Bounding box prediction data
+ + + +

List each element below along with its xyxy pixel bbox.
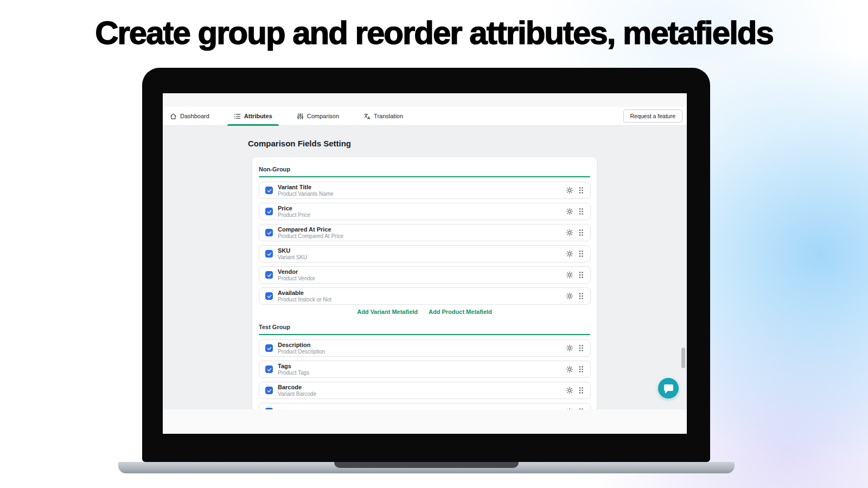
group-underline (259, 176, 590, 177)
row-checkbox[interactable] (265, 250, 273, 258)
row-subtitle: Variant Barcode (278, 391, 316, 397)
attribute-row[interactable]: Vendor Product Vendor (259, 266, 591, 284)
chat-widget-button[interactable] (658, 378, 679, 399)
gear-icon[interactable] (566, 187, 573, 194)
gear-icon[interactable] (566, 344, 573, 352)
row-subtitle: Variant SKU (278, 254, 307, 261)
nav-item-dashboard[interactable]: Dashboard (170, 107, 209, 125)
sliders-icon (297, 113, 304, 120)
add-metafield-link[interactable]: Add Product Metafield (429, 309, 492, 315)
check-icon (266, 388, 272, 394)
row-title: Barcode (278, 384, 316, 391)
attribute-row[interactable]: Price Product Price (259, 203, 591, 220)
gear-icon[interactable] (566, 365, 573, 373)
attribute-row[interactable]: Tags Product Tags (259, 361, 591, 378)
nav-item-comparison[interactable]: Comparison (297, 107, 339, 125)
row-subtitle: Product Tags (278, 370, 309, 376)
row-checkbox[interactable] (265, 387, 273, 394)
drag-handle-icon[interactable] (578, 271, 584, 279)
drag-handle-icon[interactable] (578, 292, 584, 300)
row-checkbox[interactable] (265, 292, 273, 300)
svg-text:A: A (367, 115, 371, 120)
check-icon (266, 367, 272, 373)
drag-handle-icon[interactable] (578, 365, 584, 373)
gear-icon[interactable] (566, 387, 573, 394)
row-title: Tags (278, 363, 309, 370)
drag-handle-icon[interactable] (578, 187, 584, 194)
row-title: Price (278, 205, 310, 212)
row-subtitle: Product Instock or Not (278, 297, 331, 303)
row-subtitle: Product Vendor (278, 275, 315, 282)
check-icon (266, 345, 272, 351)
add-metafield-link[interactable]: Add Variant Metafield (357, 309, 418, 315)
attribute-row[interactable]: Variant Title Product Variants Name (259, 182, 591, 199)
row-title: SKU (278, 247, 307, 254)
fields-card: Non-Group Variant Title Product Variants… (252, 157, 597, 409)
gear-icon[interactable] (566, 271, 573, 279)
chat-bubble-icon (664, 384, 673, 391)
nav-label: Translation (374, 113, 403, 119)
row-subtitle: Product Price (278, 212, 310, 219)
row-icons (566, 229, 584, 236)
row-title: Description (278, 342, 325, 349)
attribute-group: Non-Group Variant Title Product Variants… (252, 166, 597, 315)
group-label: Non-Group (259, 166, 590, 172)
row-checkbox[interactable] (265, 365, 273, 373)
drag-handle-icon[interactable] (578, 344, 584, 352)
laptop-base (118, 462, 735, 473)
screen-top-strip (163, 93, 687, 107)
check-icon (266, 293, 272, 299)
attribute-row[interactable]: Barcode Variant Barcode (259, 382, 591, 399)
check-icon (266, 251, 272, 257)
row-icons (566, 187, 584, 194)
drag-handle-icon[interactable] (578, 208, 584, 215)
attribute-row[interactable]: Type (259, 403, 591, 409)
row-checkbox[interactable] (265, 229, 273, 236)
attribute-row[interactable]: Compared At Price Product Compared At Pr… (259, 224, 591, 241)
nav-item-attributes[interactable]: Attributes (234, 107, 272, 125)
drag-handle-icon[interactable] (578, 250, 584, 258)
row-icons (566, 250, 584, 258)
check-icon (266, 209, 272, 215)
groups: Non-Group Variant Title Product Variants… (252, 166, 597, 409)
gear-icon[interactable] (566, 229, 573, 236)
row-checkbox[interactable] (265, 208, 273, 215)
check-icon (266, 272, 272, 278)
row-subtitle: Product Compared At Price (278, 233, 343, 240)
drag-handle-icon[interactable] (578, 387, 584, 394)
gear-icon[interactable] (566, 292, 573, 300)
row-checkbox[interactable] (265, 187, 273, 194)
scrollbar-thumb[interactable] (681, 348, 685, 368)
group-rows: Variant Title Product Variants Name Pric… (252, 182, 597, 305)
row-icons (566, 208, 584, 215)
drag-handle-icon[interactable] (578, 229, 584, 236)
request-feature-button[interactable]: Request a feature (623, 110, 682, 123)
row-text: Vendor Product Vendor (278, 268, 315, 281)
nav-label: Comparison (307, 113, 339, 119)
list-icon (234, 113, 241, 120)
row-checkbox[interactable] (265, 271, 273, 279)
row-text: Description Product Description (278, 342, 325, 355)
attribute-row[interactable]: Description Product Description (259, 339, 591, 357)
row-text: SKU Variant SKU (278, 247, 307, 260)
group-underline (259, 334, 590, 335)
row-icons (566, 292, 584, 300)
group-rows: Description Product Description Tags Pro… (252, 339, 597, 409)
row-icons (566, 387, 584, 394)
attribute-row[interactable]: Available Product Instock or Not (259, 287, 591, 305)
attribute-row[interactable]: SKU Variant SKU (259, 245, 591, 262)
row-checkbox[interactable] (265, 344, 273, 352)
row-text: Barcode Variant Barcode (278, 384, 316, 397)
page-title: Comparison Fields Setting (248, 139, 351, 148)
row-title: Vendor (278, 268, 315, 275)
translate-icon: A (363, 113, 371, 120)
row-text: Price Product Price (278, 205, 310, 218)
gear-icon[interactable] (566, 208, 573, 215)
row-subtitle: Product Variants Name (278, 191, 334, 197)
row-subtitle: Product Description (278, 349, 325, 355)
row-text: Variant Title Product Variants Name (278, 184, 334, 197)
gear-icon[interactable] (566, 250, 573, 258)
row-text: Tags Product Tags (278, 363, 309, 376)
row-icons (566, 365, 584, 373)
nav-item-translation[interactable]: A Translation (363, 107, 403, 125)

+ + + +

● **Problem requirements**: Each record above must be retyped exactly, minus its pictures.

● **Task output**:
List each element below along with its xyxy pixel bbox.
group-underline (259, 176, 590, 177)
row-checkbox[interactable] (265, 250, 273, 258)
row-subtitle: Variant Barcode (278, 391, 316, 397)
attribute-row[interactable]: Vendor Product Vendor (259, 266, 591, 284)
chat-widget-button[interactable] (658, 378, 679, 399)
gear-icon[interactable] (566, 187, 573, 194)
gear-icon[interactable] (566, 344, 573, 352)
row-subtitle: Variant SKU (278, 254, 307, 261)
nav-item-dashboard[interactable]: Dashboard (170, 107, 209, 125)
sliders-icon (297, 113, 304, 120)
add-metafield-link[interactable]: Add Product Metafield (429, 309, 492, 315)
check-icon (266, 388, 272, 394)
row-title: Barcode (278, 384, 316, 391)
attribute-row[interactable]: Price Product Price (259, 203, 591, 220)
gear-icon[interactable] (566, 365, 573, 373)
attribute-row[interactable]: Tags Product Tags (259, 361, 591, 378)
nav-item-comparison[interactable]: Comparison (297, 107, 339, 125)
row-subtitle: Product Tags (278, 370, 309, 376)
row-checkbox[interactable] (265, 387, 273, 394)
drag-handle-icon[interactable] (578, 271, 584, 279)
drag-handle-icon[interactable] (578, 292, 584, 300)
row-checkbox[interactable] (265, 292, 273, 300)
svg-text:A: A (367, 115, 371, 120)
check-icon (266, 367, 272, 373)
drag-handle-icon[interactable] (578, 365, 584, 373)
gear-icon[interactable] (566, 387, 573, 394)
row-title: Tags (278, 363, 309, 370)
drag-handle-icon[interactable] (578, 187, 584, 194)
row-title: Price (278, 205, 310, 212)
row-subtitle: Product Instock or Not (278, 297, 331, 303)
row-subtitle: Product Vendor (278, 275, 315, 282)
check-icon (266, 345, 272, 351)
add-metafield-link[interactable]: Add Variant Metafield (357, 309, 418, 315)
attribute-row[interactable]: Variant Title Product Variants Name (259, 182, 591, 199)
row-title: SKU (278, 247, 307, 254)
fields-card: Non-Group Variant Title Product Variants… (252, 157, 597, 409)
gear-icon[interactable] (566, 271, 573, 279)
chat-bubble-icon (664, 384, 673, 391)
nav-label: Translation (374, 113, 403, 119)
row-subtitle: Product Price (278, 212, 310, 219)
row-icons (566, 229, 584, 236)
row-title: Description (278, 342, 325, 349)
attribute-group: Non-Group Variant Title Product Variants… (252, 166, 597, 315)
group-label: Non-Group (259, 166, 590, 172)
row-checkbox[interactable] (265, 365, 273, 373)
drag-handle-icon[interactable] (578, 344, 584, 352)
laptop-base (118, 462, 735, 473)
screen-top-strip (163, 93, 687, 107)
check-icon (266, 293, 272, 299)
attribute-row[interactable]: Barcode Variant Barcode (259, 382, 591, 399)
check-icon (266, 251, 272, 257)
row-icons (566, 187, 584, 194)
drag-handle-icon[interactable] (578, 208, 584, 215)
attribute-row[interactable]: Type (259, 403, 591, 409)
row-checkbox[interactable] (265, 229, 273, 236)
attribute-row[interactable]: Compared At Price Product Compared At Pr… (259, 224, 591, 241)
nav-item-attributes[interactable]: Attributes (234, 107, 272, 125)
drag-handle-icon[interactable] (578, 250, 584, 258)
row-icons (566, 250, 584, 258)
check-icon (266, 209, 272, 215)
groups: Non-Group Variant Title Product Variants… (252, 166, 597, 409)
gear-icon[interactable] (566, 229, 573, 236)
row-checkbox[interactable] (265, 208, 273, 215)
check-icon (266, 272, 272, 278)
row-subtitle: Product Compared At Price (278, 233, 343, 240)
drag-handle-icon[interactable] (578, 387, 584, 394)
gear-icon[interactable] (566, 292, 573, 300)
row-checkbox[interactable] (265, 187, 273, 194)
scrollbar-thumb[interactable] (681, 348, 685, 368)
group-rows: Variant Title Product Variants Name Pric… (252, 182, 597, 305)
row-icons (566, 208, 584, 215)
drag-handle-icon[interactable] (578, 229, 584, 236)
request-feature-button[interactable]: Request a feature (623, 110, 682, 123)
row-text: Vendor Product Vendor (278, 268, 315, 281)
nav-label: Comparison (307, 113, 339, 119)
list-icon (234, 113, 241, 120)
row-checkbox[interactable] (265, 271, 273, 279)
row-text: Description Product Description (278, 342, 325, 355)
attribute-row[interactable]: Description Product Description (259, 339, 591, 357)
row-text: SKU Variant SKU (278, 247, 307, 260)
group-underline (259, 334, 590, 335)
row-icons (566, 292, 584, 300)
group-rows: Description Product Description Tags Pro… (252, 339, 597, 409)
row-icons (566, 387, 584, 394)
attribute-row[interactable]: Available Product Instock or Not (259, 287, 591, 305)
attribute-row[interactable]: SKU Variant SKU (259, 245, 591, 262)
row-checkbox[interactable] (265, 344, 273, 352)
row-text: Barcode Variant Barcode (278, 384, 316, 397)
page-title: Comparison Fields Setting (248, 139, 351, 148)
row-title: Vendor (278, 268, 315, 275)
translate-icon: A (363, 113, 371, 120)
row-text: Price Product Price (278, 205, 310, 218)
gear-icon[interactable] (566, 208, 573, 215)
row-subtitle: Product Variants Name (278, 191, 334, 197)
row-subtitle: Product Description (278, 349, 325, 355)
row-text: Variant Title Product Variants Name (278, 184, 334, 197)
gear-icon[interactable] (566, 250, 573, 258)
row-text: Tags Product Tags (278, 363, 309, 376)
row-icons (566, 365, 584, 373)
nav-item-translation[interactable]: A Translation (363, 107, 403, 125)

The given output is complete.